Most gingerbread men share a roughly humanoid shape, with stubby feet and no fingers. Many gingerbread people have a face, though whether the features are indentations within the face itself or other candies stuck on with icing or chocolate varies from recipe to recipe. Other decorations are common; hair, shirt cuffs, and shoes are sometimes applied, but by far the most popular decoration is shirt buttons, which are traditionally represented by gum drops, icing, or raisins.

==In world records==
According to the Guinness Book of Records, the world's largest gingerbread man was made by the staff of the IKEA Furuset store in Oslo, Norway, on 9 November 2009. The gingerbread man weighed 1435.2 pounds (651 kg).

==In fiction and popular culture==

- "The Gingerbread Man" is a fairy tale about a gingerbread man who comes to life, outruns an elderly couple and various animals, and is devoured by a fox in the end.
  - Gingy is a talking gingerbread man character in the Shrek series of animated movies. He is derived from the fairy tale character.
  - The Jasper Fforde comic detective novel The Fourth Bear features a more-than-human-sized gingerbread man who is a psychopathic serial killer who likes to pull off his victims' limbs. The difficulties in catching him are a reference to the fairy tale.
- In Pyotr Ilyich Tchaikovsky's ballet The Nutcracker (1892), the eponymous hero leads an army of gingerbread men against the Mouse King and his fellows.
- The Gingerbread People are the main characters in the game Candy Land (1945).
- The Gingerbread Men were featured in The Muppet Show. In the "Don Knotts" episode, the Gingerbread Men sing the song "Sweet Gingerbread Man" as the opening number. The lead Gingerbread Man is a hand-rod Muppet performed by Frank Oz while the full-bodied Gingerbread Men were performed by Jim Henson, Dave Goelz, Richard Hunt, and
- In the film The Brothers Grimm, a nightmarish twist on the Gingerbread Man appears. A young child is splashed with mud, which steals the child's eyes, nose, and mouth. It then forms a small mud body with the child's stolen features for a face. The creature grabs the child and absorbs her into itself.
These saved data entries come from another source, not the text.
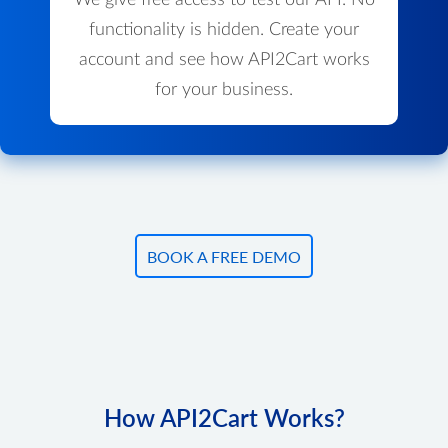
We give free access to test our API. No
functionality is hidden. Create your
account and see how API2Cart works
for your business.
BOOK A FREE DEMO
How API2Cart Works?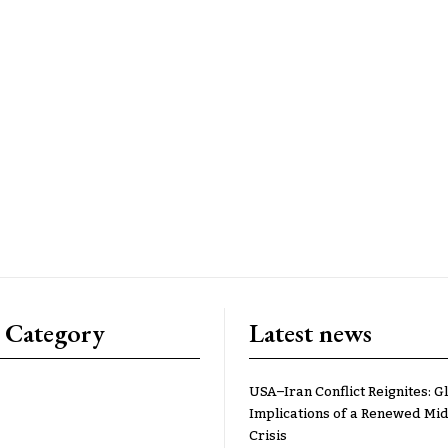
 Category
Latest news
USA–Iran Conflict Reignites: G
Implications of a Renewed Mid
Crisis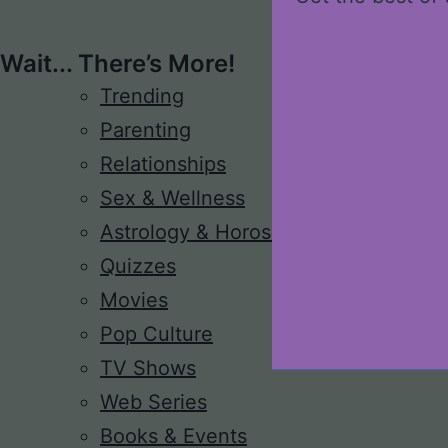
Wait... There’s More!
Trending
Parenting
Relationships
Sex & Wellness
Astrology & Horoscope
Quizzes
Movies
Pop Culture
TV Shows
Web Series
Books & Events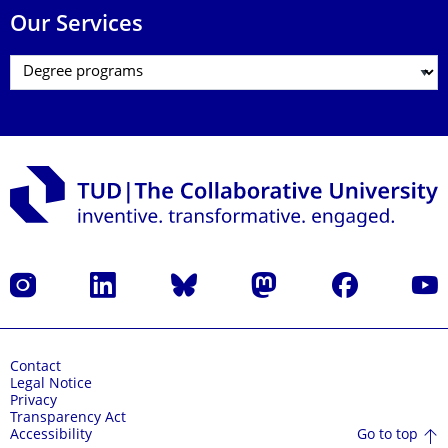
Our Services
Instagram
LinkedIn
Bluesky
Mastodon
Facebook
YouT
Contact
Legal Notice
Privacy
Transparency Act
Go to top
Accessibility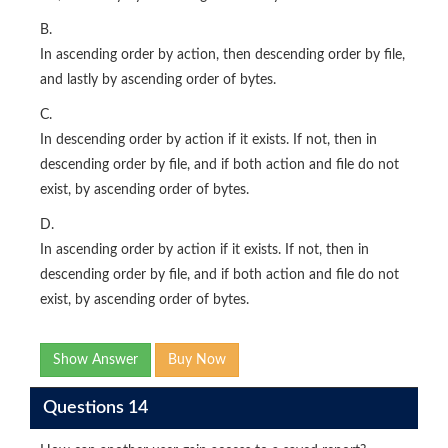
B.
In ascending order by action, then descending order by file,
and lastly by ascending order of bytes.
C.
In descending order by action if it exists. If not, then in
descending order by file, and if both action and file do not
exist, by ascending order of bytes.
D.
In ascending order by action if it exists. If not, then in
descending order by file, and if both action and file do not
exist, by ascending order of bytes.
Show Answer
Buy Now
Questions 14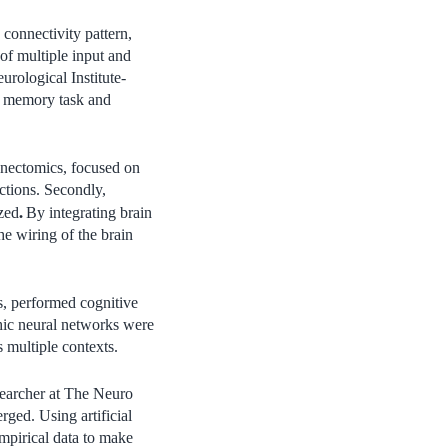
connectivity pattern,
of multiple input and
urological Institute-
ve memory task and
nnectomics, focused on
ctions. Secondly,
.
ized
By integrating brain
e wiring of the brain
, performed cognitive
hic neural networks were
s multiple contexts.
esearcher at The Neuro
ged. Using artificial
empirical data to make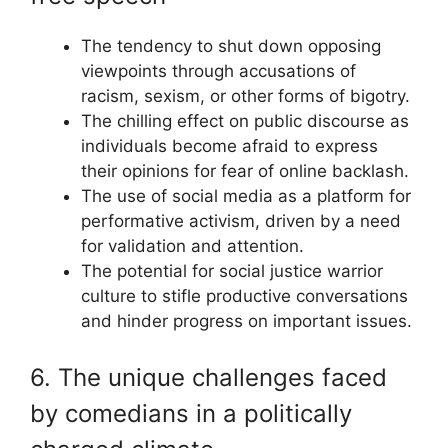
The tendency to shut down opposing
viewpoints through accusations of
racism, sexism, or other forms of bigotry.
The chilling effect on public discourse as
individuals become afraid to express
their opinions for fear of online backlash.
The use of social media as a platform for
performative activism, driven by a need
for validation and attention.
The potential for social justice warrior
culture to stifle productive conversations
and hinder progress on important issues.
6. The unique challenges faced
by comedians in a politically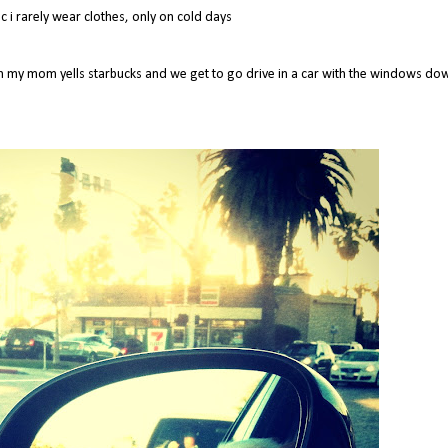
 i rarely wear clothes, only on cold days
ch my mom yells starbucks and we get to go drive in a car with the windows do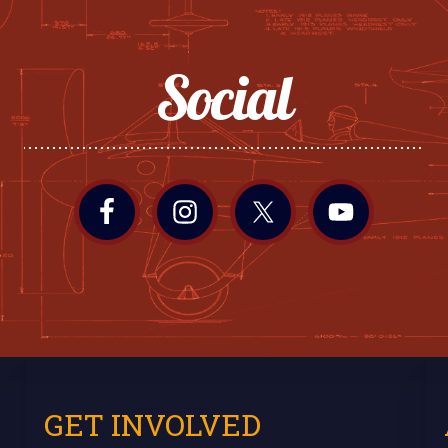
Social
GET INVOLVED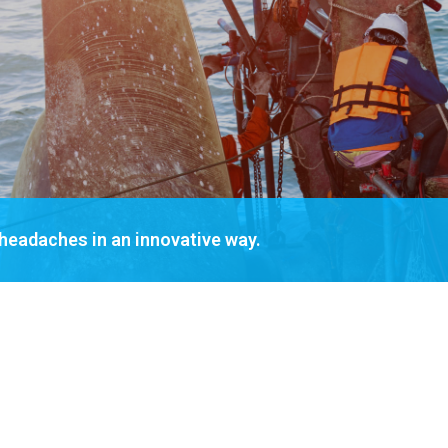
 headaches in an innovative way.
It runs off yelling, "You can't catch me; I'm the Gingerbread Man!"
- The first game in the Cookie Run series, Ovenbreak, is a runner game that puts players in the role of GingerBrave, a gingerbread man running to escape from the Witch's Oven. Subsequent games would introduce numerous other "Cookies," iterations of gingerbread men based on different combinations of ingredients and character archetypes.